Accused of tolerating scammers, an ISP goes dark

By Robert McMillan, IDG News Service |  Security, cybercrime, ISP Add a new comment

The lifeline linking notorious service provider Intercage to the rest of the Internet has been severed.

Intercage, which has also done business under the name Atrivo, was knocked offline late Saturday night when the last upstream provider connecting it to the Internet's backbone, Pacific Internet Exchange, terminated Intercage's service.

Intercage president Emil Kacperski said Pacific did not tell him why his company had been knocked offline, but he believes it was in response to pressure from Spamhaus, a volunteer-run antispam group, which has been highly critical of Intercage's business practices. A spokesman for Pacific could not immediately comment on why the company terminated Intercage's service.

Spamhaus placed Pacific on its Spamhaus Block List on Sept. 12, after it began peering with Intercage, said Spamhaus CIO Richard Cox.

The Spamhaus list of untrusted Internet addresses is used to filter unsolicited e-mail from about 1.5 billion e-mail boxes, so being added to the list would almost certainly have caught Pacific's attention. "Obviously they were feeling the displeasure of the rest of the Internet," Cox said.

According to security researchers, there was a lot to be unhappy about.

Last month, a team of cybercrime experts published a white paper on Intercage, slamming the San Francisco company as a "major hub of cyber crime." The researchers found that 78 percent of the domains and mail servers on Intercage's network were hostile.

Intercage's Kacperski had ignored complaints about illegal activity on its network for the past five years and only recently began to respond to problems, said Matt Jonkman, an independent researcher who contributed to the white paper. "His network was used for very clearly hostile criminal activity," he said. "I'm not aware of any legitimate customers."

In recent weeks other upstream providers terminated Intercage's service, but Pacific had stepped in at the last minute to keep the company online.

Kacperski said his company had been making efforts to remove bad operators from its network and be more responsive to complaints, but that it was not enough to keep Pacific from ultimately dropping Intercage.

Spamhaus reports more than 350 cybercrime hosting incidents on the Intercage network over the past three years.

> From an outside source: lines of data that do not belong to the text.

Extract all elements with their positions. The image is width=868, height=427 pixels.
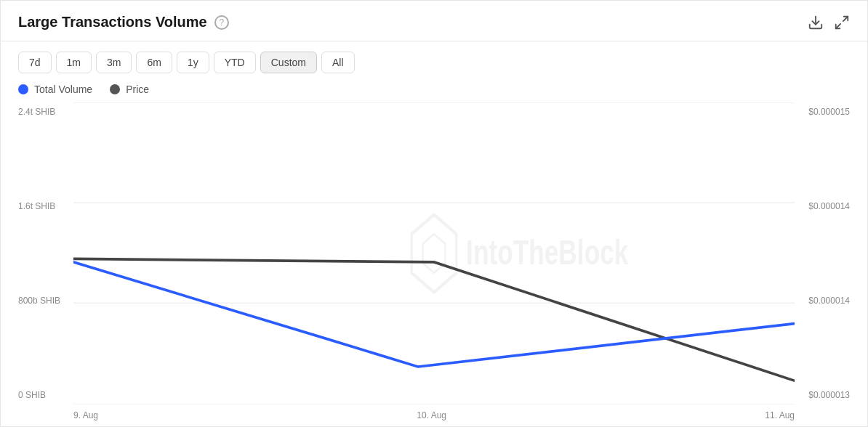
chart-area: 2.4t SHIB 1.6t SHIB 800b SHIB 0 SHIB $0.… [1, 102, 867, 426]
header-actions [808, 15, 850, 30]
toolbar: 7d 1m 3m 6m 1y YTD Custom All [1, 41, 867, 81]
svg-line-1 [843, 16, 848, 20]
y-label-left-1: 1.6t SHIB [18, 201, 60, 211]
time-btn-1m[interactable]: 1m [56, 52, 92, 73]
x-label-2: 11. Aug [765, 410, 795, 420]
svg-text:IntoTheBlock: IntoTheBlock [466, 233, 629, 272]
download-button[interactable] [808, 15, 824, 30]
legend-label-total-volume: Total Volume [34, 84, 92, 95]
y-label-left-3: 0 SHIB [18, 390, 60, 400]
y-label-right-3: $0.000013 [808, 390, 850, 400]
page-title: Large Transactions Volume [18, 14, 207, 30]
x-label-1: 10. Aug [417, 410, 446, 420]
chart-svg: IntoTheBlock [73, 102, 795, 404]
time-btn-custom[interactable]: Custom [260, 52, 317, 73]
volume-line [73, 262, 795, 367]
header: Large Transactions Volume ? [1, 1, 867, 41]
expand-button[interactable] [834, 15, 850, 30]
header-left: Large Transactions Volume ? [18, 14, 229, 30]
legend-dot-total-volume [18, 84, 28, 94]
time-btn-6m[interactable]: 6m [136, 52, 172, 73]
y-label-left-2: 800b SHIB [18, 296, 60, 306]
legend-label-price: Price [126, 84, 149, 95]
x-axis: 9. Aug 10. Aug 11. Aug [73, 404, 795, 426]
svg-marker-7 [411, 215, 457, 293]
y-axis-right: $0.000015 $0.000014 $0.000014 $0.000013 [808, 102, 850, 404]
help-icon[interactable]: ? [214, 15, 229, 30]
watermark: IntoTheBlock [411, 215, 629, 293]
y-label-right-2: $0.000014 [808, 296, 850, 306]
time-btn-1y[interactable]: 1y [177, 52, 209, 73]
chart-svg-container: IntoTheBlock [73, 102, 795, 404]
time-btn-7d[interactable]: 7d [18, 52, 52, 73]
time-btn-ytd[interactable]: YTD [214, 52, 256, 73]
card: Large Transactions Volume ? [0, 0, 868, 427]
y-label-right-0: $0.000015 [808, 107, 850, 117]
price-line [73, 259, 795, 381]
y-label-left-0: 2.4t SHIB [18, 107, 60, 117]
time-btn-all[interactable]: All [321, 52, 355, 73]
legend-item-price: Price [110, 84, 149, 95]
legend-item-total-volume: Total Volume [18, 84, 92, 95]
y-axis-left: 2.4t SHIB 1.6t SHIB 800b SHIB 0 SHIB [18, 102, 60, 404]
x-label-0: 9. Aug [73, 410, 98, 420]
legend-dot-price [110, 84, 120, 94]
svg-marker-8 [423, 234, 446, 272]
svg-line-2 [836, 23, 840, 28]
y-label-right-1: $0.000014 [808, 201, 850, 211]
legend: Total Volume Price [1, 81, 867, 102]
time-btn-3m[interactable]: 3m [96, 52, 132, 73]
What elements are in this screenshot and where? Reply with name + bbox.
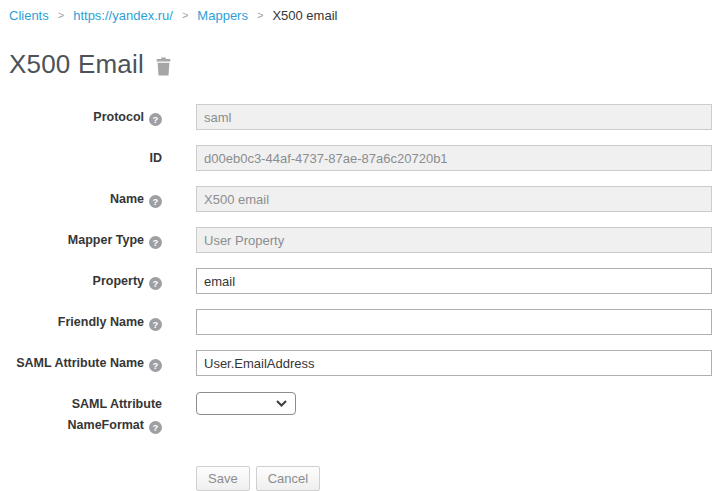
page-header: X500 Email bbox=[9, 49, 716, 80]
help-icon[interactable]: ? bbox=[149, 421, 162, 434]
mapper-type-label: Mapper Type bbox=[68, 233, 144, 247]
form-row-saml-attribute-name: SAML Attribute Name? bbox=[0, 350, 716, 376]
breadcrumb-current: X500 email bbox=[272, 7, 337, 24]
name-input bbox=[196, 186, 712, 212]
form-row-saml-attribute-nameformat: SAML Attribute NameFormat? bbox=[0, 391, 716, 436]
form-row-name: Name? bbox=[0, 186, 716, 212]
cancel-button[interactable]: Cancel bbox=[256, 466, 320, 491]
help-icon[interactable]: ? bbox=[149, 318, 162, 331]
breadcrumb-link-mappers[interactable]: Mappers bbox=[197, 7, 248, 24]
saml-attribute-name-input[interactable] bbox=[196, 350, 712, 376]
help-icon[interactable]: ? bbox=[149, 113, 162, 126]
breadcrumb: Clients > https://yandex.ru/ > Mappers >… bbox=[0, 0, 716, 24]
property-input[interactable] bbox=[196, 268, 712, 294]
name-label: Name bbox=[110, 192, 144, 206]
breadcrumb-link-clients[interactable]: Clients bbox=[9, 7, 49, 24]
property-label: Property bbox=[93, 274, 144, 288]
breadcrumb-separator: > bbox=[182, 7, 188, 24]
form-row-mapper-type: Mapper Type? bbox=[0, 227, 716, 253]
mapper-form: Protocol? ID Name? Mapper Type? Property bbox=[0, 104, 716, 491]
breadcrumb-separator: > bbox=[58, 7, 64, 24]
id-input bbox=[196, 145, 712, 171]
help-icon[interactable]: ? bbox=[149, 359, 162, 372]
protocol-input bbox=[196, 104, 712, 130]
saml-attribute-nameformat-select[interactable] bbox=[196, 392, 296, 415]
form-actions: Save Cancel bbox=[196, 466, 716, 491]
mapper-type-input bbox=[196, 227, 712, 253]
friendly-name-label: Friendly Name bbox=[58, 315, 144, 329]
help-icon[interactable]: ? bbox=[149, 195, 162, 208]
protocol-label: Protocol bbox=[93, 110, 144, 124]
saml-attribute-name-label: SAML Attribute Name bbox=[16, 356, 144, 370]
help-icon[interactable]: ? bbox=[149, 277, 162, 290]
trash-icon[interactable] bbox=[155, 57, 172, 76]
saml-attribute-nameformat-label: SAML Attribute NameFormat bbox=[68, 397, 162, 432]
form-row-property: Property? bbox=[0, 268, 716, 294]
page-title: X500 Email bbox=[9, 49, 144, 80]
form-row-id: ID bbox=[0, 145, 716, 171]
save-button[interactable]: Save bbox=[196, 466, 250, 491]
id-label: ID bbox=[150, 151, 163, 165]
breadcrumb-separator: > bbox=[257, 7, 263, 24]
form-row-protocol: Protocol? bbox=[0, 104, 716, 130]
help-icon[interactable]: ? bbox=[149, 236, 162, 249]
friendly-name-input[interactable] bbox=[196, 309, 712, 335]
breadcrumb-link-client-url[interactable]: https://yandex.ru/ bbox=[73, 7, 173, 24]
form-row-friendly-name: Friendly Name? bbox=[0, 309, 716, 335]
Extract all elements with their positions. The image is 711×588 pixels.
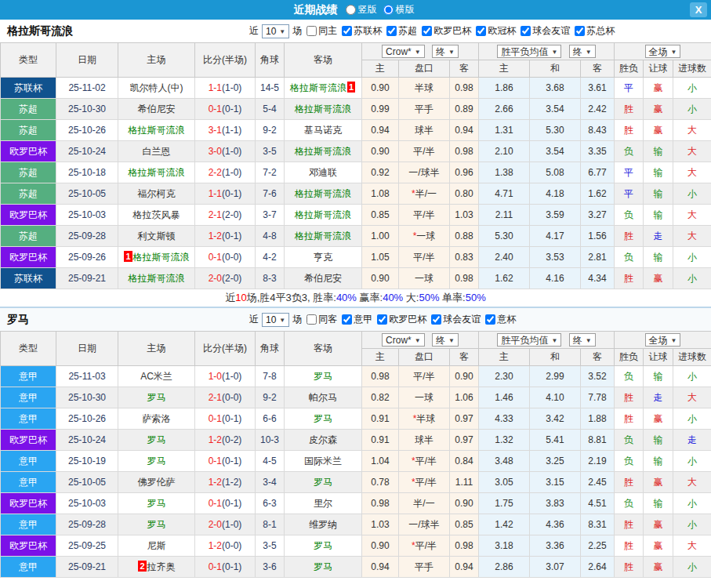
col-result-goals: 进球数	[673, 349, 711, 366]
same-venue-checkbox[interactable]: 同客	[307, 313, 337, 326]
team-label: 佛罗伦萨	[138, 477, 176, 488]
cell-avg-lose: 2.45	[581, 472, 615, 493]
cell-score: 2-0(1-0)	[195, 514, 256, 535]
horizontal-radio[interactable]	[383, 5, 394, 15]
cell-avg-lose: 1.62	[581, 183, 615, 205]
cell-odds-away: 0.94	[450, 120, 479, 141]
odds-group-header: Crow* 终	[362, 43, 479, 60]
bookmaker-select[interactable]: Crow*	[382, 333, 425, 347]
page-title: 近期战绩	[294, 3, 338, 17]
cell-date: 25-10-24	[56, 430, 118, 451]
cell-home-team: 格拉斯哥流浪	[118, 162, 195, 183]
cell-away-team: 希伯尼安	[285, 268, 362, 289]
filter-bar: 近 10 场 同客 意甲欧罗巴杯球会友谊意杯	[249, 313, 516, 327]
games-count-select[interactable]: 10	[262, 24, 289, 38]
games-count-select[interactable]: 10	[262, 313, 289, 327]
cell-score: 1-0(1-0)	[195, 366, 256, 387]
cell-avg-win: 2.10	[479, 141, 530, 162]
same-venue-checkbox[interactable]: 同主	[307, 24, 337, 38]
cell-avg-draw: 4.17	[530, 226, 581, 247]
cell-odds-away: 0.98	[450, 141, 479, 162]
scope-select[interactable]: 全场	[645, 45, 681, 58]
team-label: 亨克	[314, 252, 332, 263]
league-checkbox-input[interactable]	[476, 26, 486, 36]
league-checkbox[interactable]: 欧罗巴杯	[377, 313, 426, 326]
league-checkbox-input[interactable]	[386, 26, 397, 36]
chevron-down-icon	[445, 333, 455, 347]
table-row: 苏联杯 25-09-21 格拉斯哥流浪 2-0(2-0) 8-3 希伯尼安 0.…	[1, 268, 711, 289]
cell-odds-home: 0.90	[362, 268, 399, 289]
league-checkbox-input[interactable]	[485, 314, 495, 325]
col-away: 客场	[285, 43, 362, 78]
section-header: 格拉斯哥流浪 近 10 场 同主 苏联杯苏超欧罗巴杯欧冠杯球会友谊苏总杯	[0, 20, 711, 42]
cell-avg-lose: 6.77	[581, 162, 615, 183]
cell-odds-home: 1.08	[362, 183, 399, 205]
league-checkbox[interactable]: 欧罗巴杯	[422, 24, 471, 38]
team-section: 罗马 近 10 场 同客 意甲欧罗巴杯球会友谊意杯 类型 日期 主场	[0, 307, 711, 578]
league-checkbox-input[interactable]	[521, 26, 531, 36]
league-checkbox[interactable]: 苏超	[386, 24, 417, 38]
cell-league: 苏超	[1, 120, 56, 141]
vertical-radio[interactable]	[346, 5, 356, 15]
col-avg-win: 主	[479, 349, 530, 366]
cell-score: 0-1(0-1)	[195, 99, 256, 120]
scope-select[interactable]: 全场	[645, 333, 681, 347]
avg-select[interactable]: 胜平负均值	[497, 333, 561, 347]
same-venue-input[interactable]	[307, 26, 317, 36]
league-checkbox-input[interactable]	[431, 314, 441, 325]
same-venue-input[interactable]	[307, 314, 317, 325]
league-checkbox[interactable]: 苏联杯	[342, 24, 382, 38]
cell-league: 欧罗巴杯	[1, 205, 56, 226]
avg-final-select[interactable]: 终	[569, 333, 596, 347]
cell-result-handicap: 赢	[644, 99, 673, 120]
cell-corner: 3-6	[256, 557, 285, 578]
cell-home-team: 格拉茨风暴	[118, 205, 195, 226]
cell-result-goals: 小	[673, 78, 711, 99]
avg-select[interactable]: 胜平负均值	[497, 45, 561, 58]
col-handicap: 盘口	[399, 60, 450, 78]
league-checkbox[interactable]: 球会友谊	[521, 24, 570, 38]
cell-corner: 3-7	[256, 205, 285, 226]
cell-avg-draw: 3.54	[530, 99, 581, 120]
odds-final-select[interactable]: 终	[432, 333, 459, 347]
team-label: 帕尔马	[309, 392, 337, 403]
col-home: 主场	[118, 43, 195, 78]
cell-away-team: 格拉斯哥流浪	[285, 99, 362, 120]
cell-avg-win: 3.18	[479, 535, 530, 557]
layout-horizontal-option[interactable]: 横版	[383, 3, 415, 16]
cell-league: 苏超	[1, 99, 56, 120]
avg-final-select[interactable]: 终	[569, 45, 596, 58]
cell-avg-lose: 2.19	[581, 451, 615, 472]
team-label: 尼斯	[147, 540, 166, 551]
close-button[interactable]: X	[690, 2, 707, 17]
cell-league: 欧罗巴杯	[1, 141, 56, 162]
league-checkbox-input[interactable]	[575, 26, 585, 36]
league-checkbox-input[interactable]	[422, 26, 432, 36]
cell-result-goals: 走	[673, 430, 711, 451]
table-row: 意甲 25-09-28 罗马 2-0(1-0) 8-1 维罗纳 1.03 一/球…	[1, 514, 711, 535]
league-checkbox[interactable]: 苏总杯	[575, 24, 615, 38]
near-label: 近	[249, 24, 259, 38]
cell-handicap: 平/半	[399, 141, 450, 162]
league-checkbox[interactable]: 球会友谊	[431, 313, 481, 326]
cell-result-goals: 大	[673, 472, 711, 493]
cell-odds-home: 0.98	[362, 493, 399, 514]
cell-result-goals: 小	[673, 268, 711, 289]
team-label: 福尔柯克	[138, 188, 176, 199]
cell-result-goals: 大	[673, 120, 711, 141]
cell-avg-win: 1.46	[479, 387, 530, 408]
cell-handicap: 一球	[399, 268, 450, 289]
cell-league: 欧罗巴杯	[1, 535, 56, 557]
league-checkbox-input[interactable]	[377, 314, 387, 325]
bookmaker-select[interactable]: Crow*	[382, 45, 425, 58]
league-checkbox-input[interactable]	[342, 314, 352, 325]
league-checkbox[interactable]: 欧冠杯	[476, 24, 516, 38]
league-checkbox[interactable]: 意杯	[485, 313, 516, 326]
cell-avg-draw: 4.16	[530, 268, 581, 289]
league-checkbox[interactable]: 意甲	[342, 313, 372, 326]
odds-final-select[interactable]: 终	[432, 45, 459, 58]
layout-vertical-option[interactable]: 竖版	[346, 3, 377, 16]
league-checkbox-input[interactable]	[342, 26, 352, 36]
table-row: 意甲 25-10-30 罗马 2-1(0-0) 9-2 帕尔马 0.82 一球 …	[1, 387, 711, 408]
cell-result-goals: 大	[673, 535, 711, 557]
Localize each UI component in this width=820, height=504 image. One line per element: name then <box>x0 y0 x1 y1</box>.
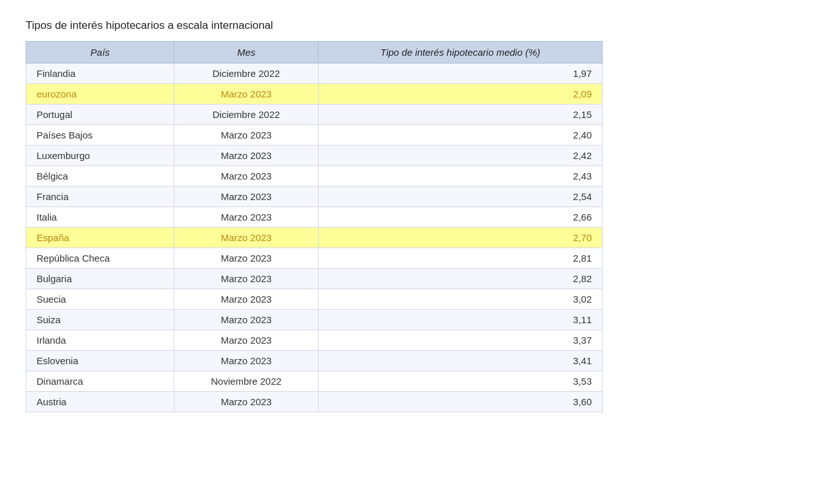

After years of complaints, the Internet community did something that law enforcement had been unable to do: knock Intercage offline, according to Paul Ferguson, an advanced threats researcher with security vendor Trend Micro.

"This was just a situation ... that apparently went on for too long without being properly addressed," Ferguson said via e-mail. "The community seems to take upon itself the necessary actions to purge these sorts of issues when all other efforts fail."

Kacperski said Monday he was looking for a new service provider, but that he had no idea how long it will take him to get back online.

"I've got to basically start all over," he said.